Nous nous retrouvons avec Anthea Pichanick dans ce nouveau cycle de pièces choisies italiennes. Le choix des airs évidemment préserve le souci de contrastes et de diversité. Par exemple, l’air de Cornelia ( « Priva son d’ogni conforto » / Giulio Cesare) est une ample déploration d’une veuve dont l’époux (l’illustre Pompée) a été assassiné par Ptolomeo (pour plaire à César) ; tandis que « Tradita sprezzata » / Semiramide riconosciuta de Porpora est un air de fureur ; les deux cantates de Vivaldi ont un souffle plus métaphysique, questionnant les notions éternelles de l’expérience amoureuse, ici douloureuse (celle d’un amant trahi).

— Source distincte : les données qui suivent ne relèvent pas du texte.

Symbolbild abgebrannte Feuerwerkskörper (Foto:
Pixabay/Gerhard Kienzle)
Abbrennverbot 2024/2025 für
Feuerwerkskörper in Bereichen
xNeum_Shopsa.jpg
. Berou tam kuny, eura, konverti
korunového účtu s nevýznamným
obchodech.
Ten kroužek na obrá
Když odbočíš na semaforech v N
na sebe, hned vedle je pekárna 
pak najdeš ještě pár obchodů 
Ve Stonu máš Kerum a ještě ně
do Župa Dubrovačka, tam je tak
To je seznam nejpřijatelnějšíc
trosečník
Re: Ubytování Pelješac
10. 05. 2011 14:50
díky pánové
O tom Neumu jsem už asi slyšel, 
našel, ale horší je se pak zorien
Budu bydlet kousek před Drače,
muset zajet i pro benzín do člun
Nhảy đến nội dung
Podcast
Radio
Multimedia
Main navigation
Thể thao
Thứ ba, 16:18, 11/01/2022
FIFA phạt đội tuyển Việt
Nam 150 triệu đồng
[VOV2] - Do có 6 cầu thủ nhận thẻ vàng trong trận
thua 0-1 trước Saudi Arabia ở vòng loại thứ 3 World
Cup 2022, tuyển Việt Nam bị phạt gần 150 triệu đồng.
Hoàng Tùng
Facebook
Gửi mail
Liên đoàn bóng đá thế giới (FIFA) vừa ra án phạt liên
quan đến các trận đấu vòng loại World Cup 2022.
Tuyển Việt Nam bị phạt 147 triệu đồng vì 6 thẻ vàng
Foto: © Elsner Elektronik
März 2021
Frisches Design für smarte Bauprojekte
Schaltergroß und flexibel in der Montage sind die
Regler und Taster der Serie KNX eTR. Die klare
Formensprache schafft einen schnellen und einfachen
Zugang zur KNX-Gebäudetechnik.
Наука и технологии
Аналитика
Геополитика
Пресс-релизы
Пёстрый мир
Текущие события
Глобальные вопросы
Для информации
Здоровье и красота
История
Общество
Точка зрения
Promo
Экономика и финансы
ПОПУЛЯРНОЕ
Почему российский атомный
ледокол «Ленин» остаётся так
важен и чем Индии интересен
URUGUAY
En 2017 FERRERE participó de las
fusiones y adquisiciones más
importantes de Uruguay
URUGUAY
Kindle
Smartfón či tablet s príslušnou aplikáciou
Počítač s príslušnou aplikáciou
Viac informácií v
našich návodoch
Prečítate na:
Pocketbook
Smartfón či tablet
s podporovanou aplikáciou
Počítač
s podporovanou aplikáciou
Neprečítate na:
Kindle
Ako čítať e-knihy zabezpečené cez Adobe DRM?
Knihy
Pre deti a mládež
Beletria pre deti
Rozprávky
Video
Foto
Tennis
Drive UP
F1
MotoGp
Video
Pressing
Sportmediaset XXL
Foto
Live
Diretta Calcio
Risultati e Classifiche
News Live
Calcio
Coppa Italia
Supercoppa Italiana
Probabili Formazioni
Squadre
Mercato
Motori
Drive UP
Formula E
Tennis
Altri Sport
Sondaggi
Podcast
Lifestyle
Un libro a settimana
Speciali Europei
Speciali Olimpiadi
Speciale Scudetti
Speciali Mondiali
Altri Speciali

« Ce que j’aime dans la voix d’Anthea, c’est la richesse des harmoniques, sa beauté intrinsèque ; sa présence dramatique, son charisme expressif qui rendent vie aux airs et aux héroïnes qu’elle incarne. Mais aussi aux hommes et héros qui sont ainsi ressuscités ; à l’époque de Haendel et Porpora, l’androgynie est à son comble : les chanteuses chantent grave et incarnent des hommes, quand les castrats chantent très aigu pour jouer des femmes. Le travestissement enrichit encore l’essor de l’opéra italien au XVIIIè. Cela crée une ambivalence qui ne finit pas de fasciner ».
Paolo Zanzu apporte un éclairage spécifique et personnel pour notre compréhension de la vocalità italienne. Ce programme présenté dans le cadre du festival Musicancy 2022 en témoigne, comme le prochain disque annoncé chez Arcana, enregistré en oct 22 (parution à l’automne 2023), réunissant des airs d’opéras vénitiens du Seicento / XVIIè (Monteverdi, Sartori, Cavalli…), toujours avec la contralto Anthea Pichanick et aussi la soprano Emmanuelle de Negri. On est impatient d’écouter le duo des timbres ainsi associé, en complicité avec la vocalità d’un clavecin virtuose.